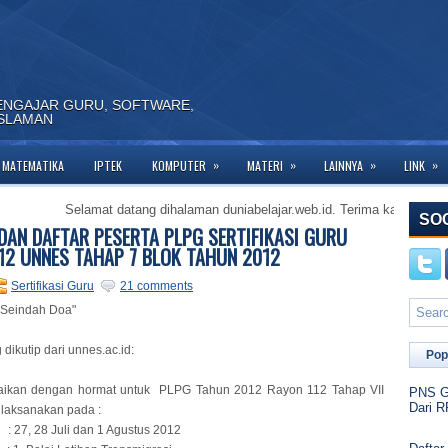
ENGAJAR GURU, SOFTWARE,
ISLAMAN
»
»
»
»
MATEMATIKA
IPTEK
KOMPUTER
MATERI
LAINNYA
LINK
Selamat datang dihalaman duniabelajar.web.id. Terima kasih telah berkunju
SO
DAN DAFTAR PESERTA PLPG SERTIFIKASI GURU
12 UNNES TAHAP 7 BLOK TAHUN 2012
Sertifikasi Guru
21 comments
 Seindah Doa"
 dikutip dari unnes.ac.id:
Pop
ikan dengan hormat untuk PLPG Tahun 2012 Rayon 112 Tahap VII
PNS Go
Dari R
ilaksanakan pada :
27, 28 Juli dan 1 Agustus 2012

□ □ □ □

> [Work to be completed]
Sift the material for lines with the string "PLPG". Copy each one found.

> [Your response]
DAN DAFTAR PESERTA PLPG SERTIFIKASI GURU
ikan dengan hormat untuk PLPG Tahun 2012 Rayon 112 Tahap VII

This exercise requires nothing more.